Novas Histórias do Tempo da Velha Escola MCDXCIV

Doroteia, 30 de janeiro de 2044

Na cidade de Doroteia, o cameleiro que me conduziu até ali disse: “Cheguei aqui na minha juventude. Antes disso, não conhecia nada além do deserto e das trilhas das caravanas. Naquela manhã em Doroteia senti que não havia bem que não pudesse esperar da vida. Nos anos seguintes meus olhos voltaram a contemplar as extensões do deserto e as trilhas das caravanas; mas agora sei que esta é apenas uma das muitas estradas que naquela manhã se abriam para mim em Doroteia”.

Partindo da releitura de Calvino, ofereço-vos um belo naco de prosa da Marguerite Yourcenar (“Les Eux Ouverts”), partilho aquilo que mão amiga me fez chegar. 

“Condeno a ignorância que reina neste momento nas democracias e nos regimes totalitários. Essa ignorância é tão forte, muitas vezes tão total, que seria dito desejado pelo sistema, se não pelo regime. Muitas vezes me perguntei como poderia ser a educação de uma criança.

Acho que seria necessário estudos básicos, muito simples, onde a criança aprendesse que existe no universo, num planeta cujos recursos terá que gerir mais tarde, que depende do ar, da água, de todos os seres vivos, e que o menor erro ou a menor violência arrisca destruir tudo.

Ele iria aprender que os homens se mataram uns aos outros em guerras que só produziram mais guerras, e que cada país organiza sua história, falsamente, para esmagar seu orgulho.

Ele seria ensinado o suficiente do passado para fazê-lo sentir-se ligado aos homens que vieram antes dele, para admirá-los onde merecem estar, sem se fazerem ídolos, nem do presente ou de um futuro hipotético.

Nós tentaríamos familiarizá-lo tanto com livros como coisas; ele saberia os nomes das plantas, conheceria os animais sem se entregar às hediondas vivissecções impostas às crianças e adolescentes muito jovens sob o pretexto da biologia.

Ele aprenderia a dar primeiros socorros aos feridos; sua educação sexual incluiria a presença de um parto, sua educação mental a visão dos doentes e dos mortos.

Eles também lhe dariam as simples noções de moralidade sem as quais a vida na sociedade é impossível, instrução que as escolas primárias e secundárias já não se atrevem a dar neste país.

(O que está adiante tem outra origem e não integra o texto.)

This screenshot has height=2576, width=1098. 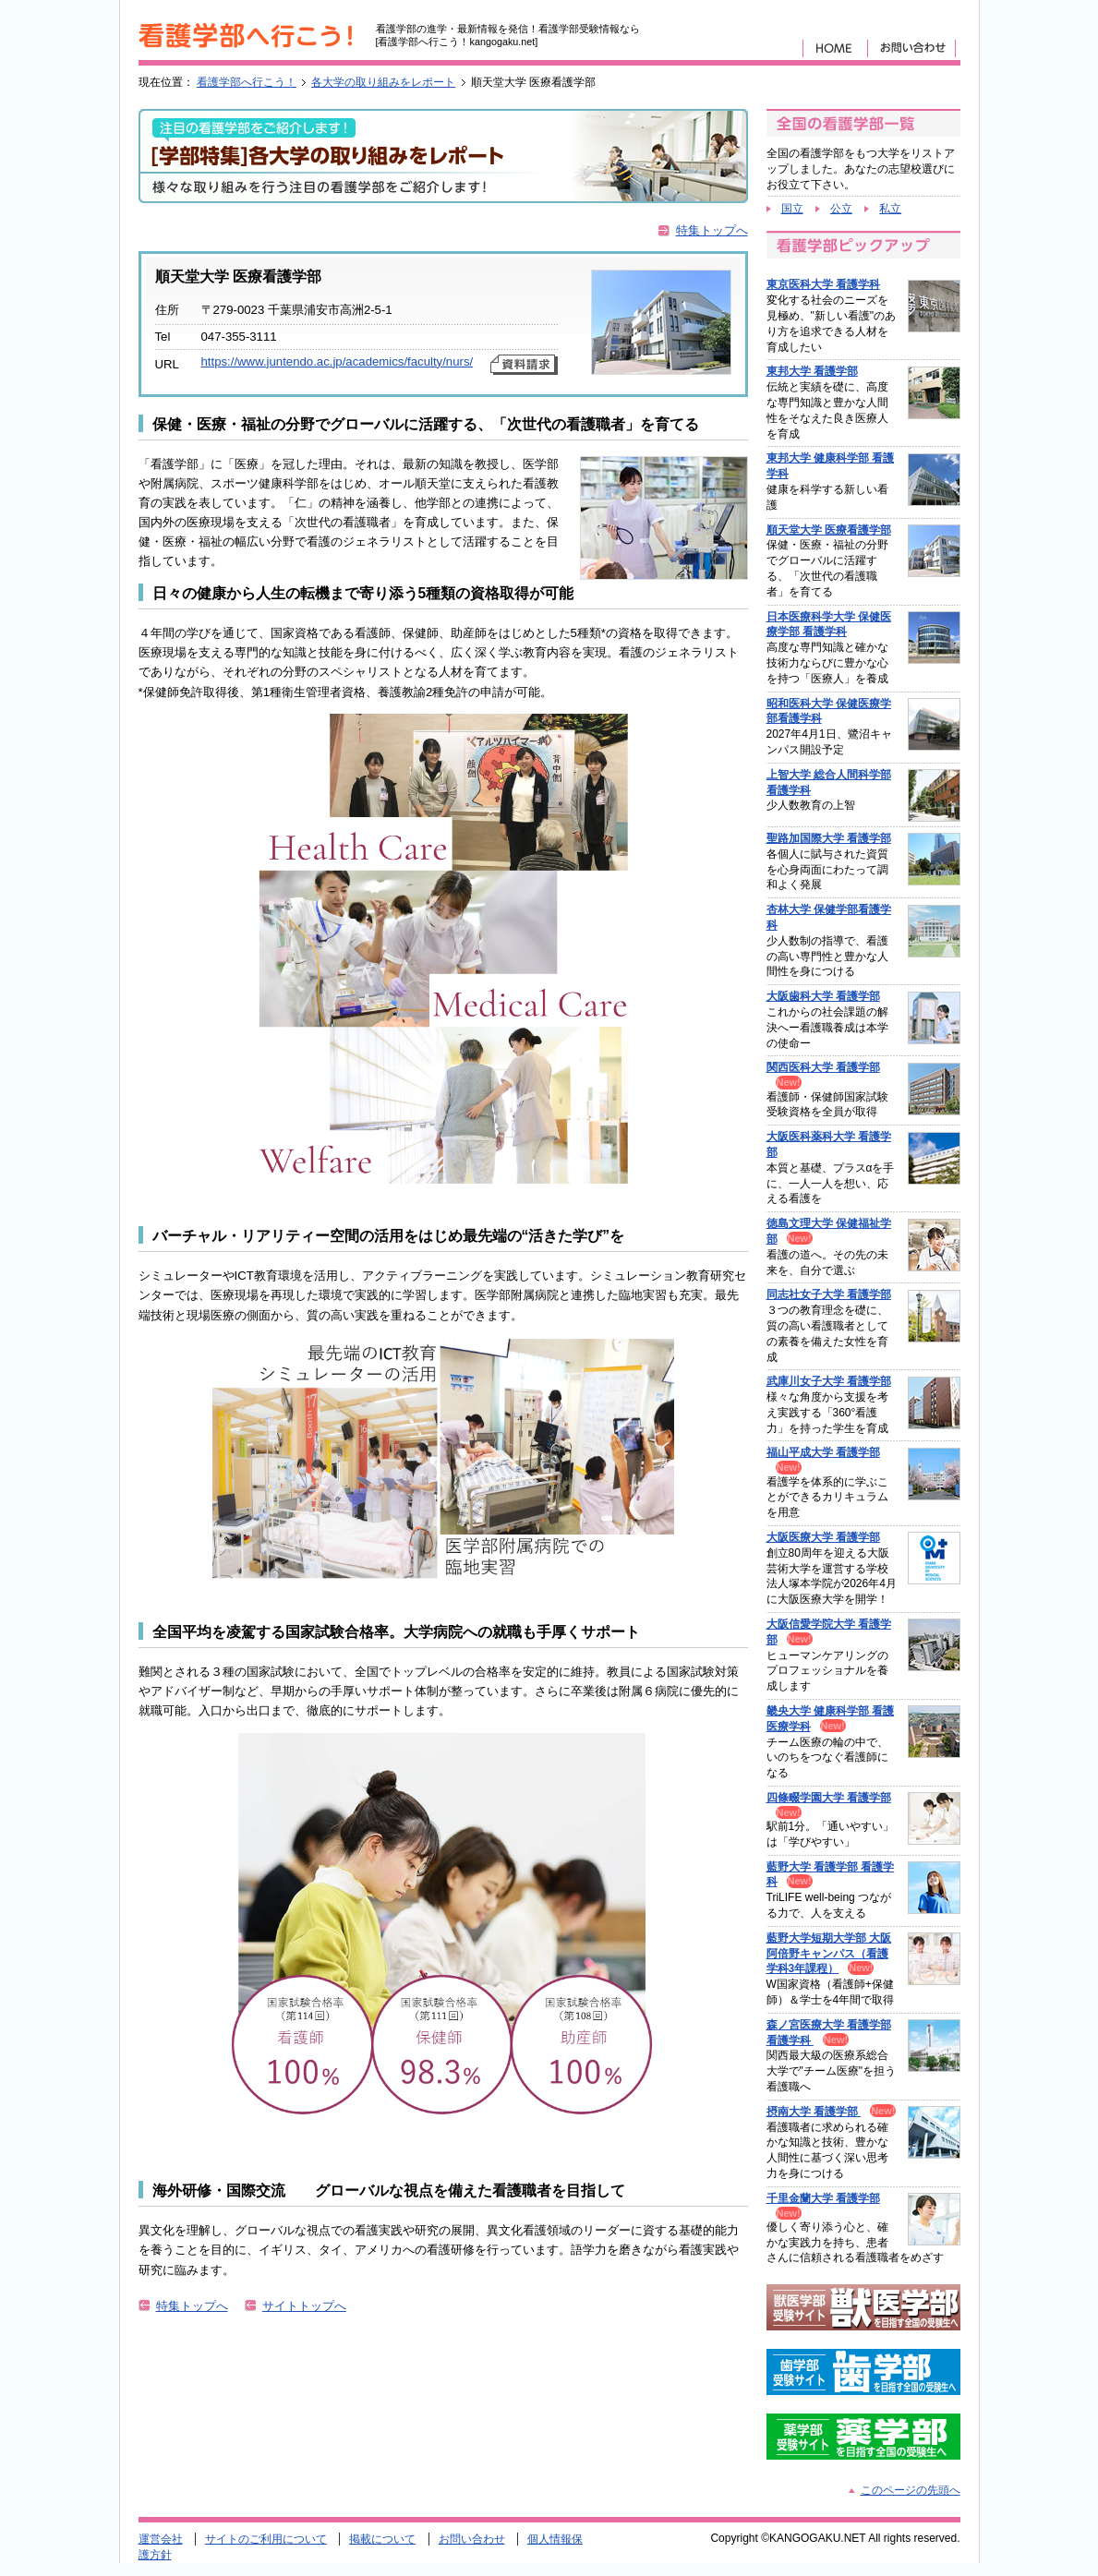 I want to click on サイトのご利用について, so click(x=266, y=2539).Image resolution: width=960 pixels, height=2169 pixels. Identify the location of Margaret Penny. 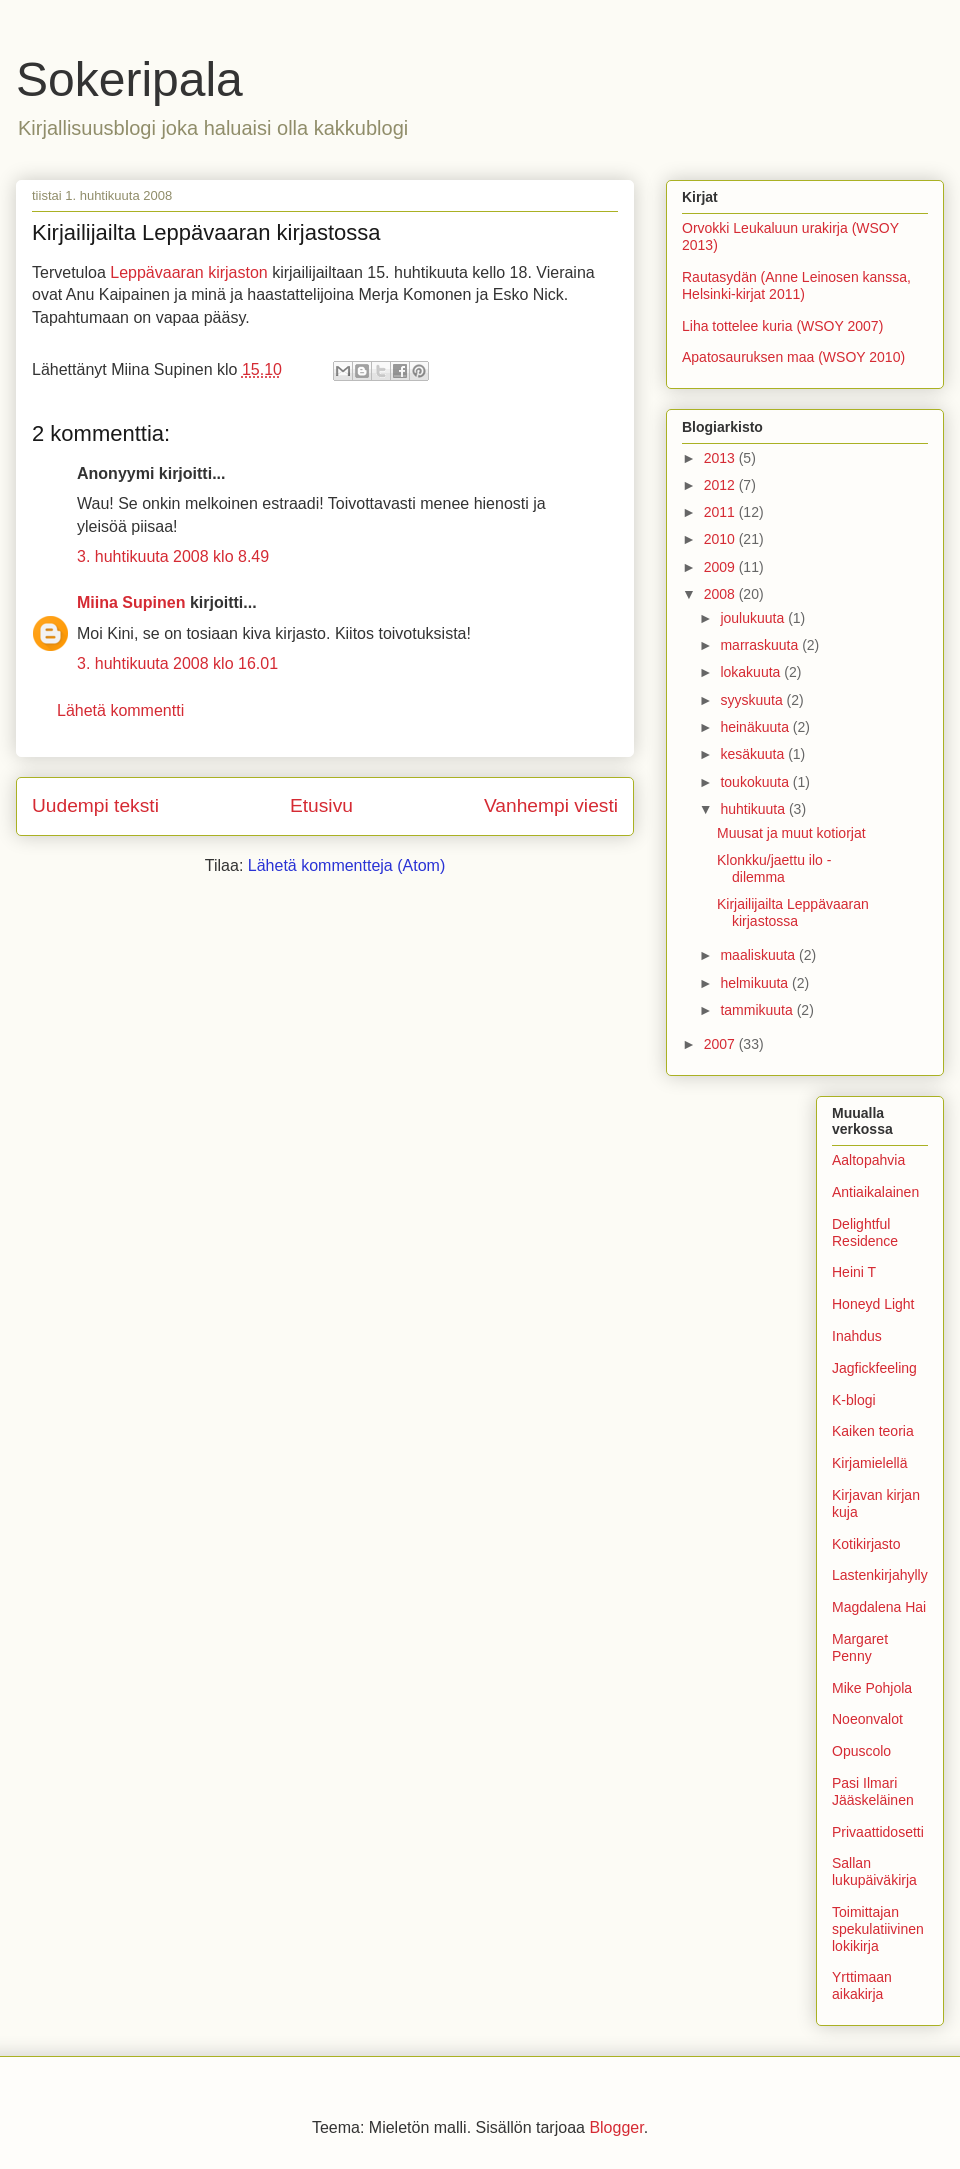
(860, 1647).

Em termos de religião, nenhuma prática ou dogma lhe seriam impostas, mas seria-lhe dito algo de todas as grandes religiões do mundo, e especialmente do país onde se encontra, para despertar o respeito nele e destruir antecipadamente certos preconceitos odiosos.

Ele seria ensinado a amar o trabalho quando o trabalho é útil, e a não cair na hipocrisia da publicidade, começando por aquele que lhe vende doces mais ou menos irritados, preparando-o para futuras cáries e diabetes.

Há definitivamente uma maneira de falar com as crianças sobre coisas realmente importantes mais cedo do que nós.”

Este texto foi escrito há mais de sessenta anos. Marguerite nos falava daquilo a que os “especialistas em educação” chamam “aprendizagens essenciais”, sobretudo do aprender a ser. Mas, os “especialistas” dos idos de vinte continuavam a considerar como essencial aprender mesóclises, raízes quadradas, dígrafos, produções da Senegâmbia e piroclásticas…

Nesse tempo, depois de meio século a porfiar por melhorar o sistema, compreendi que ele não tinha melhoria possível, que precisávamos refundá-lo. E que seria precisa muita paciência para o refundar!

O texto da Marguerite dispensa comentário. Por isso, vos deixo com Neruda no lugar da pergunta do dia:

“Se cada dia cai dentro de cada noite, há um poço onde a claridade está presa. Há que sentar-se na beira do poço da sombra e pescar luz caída com paciência.”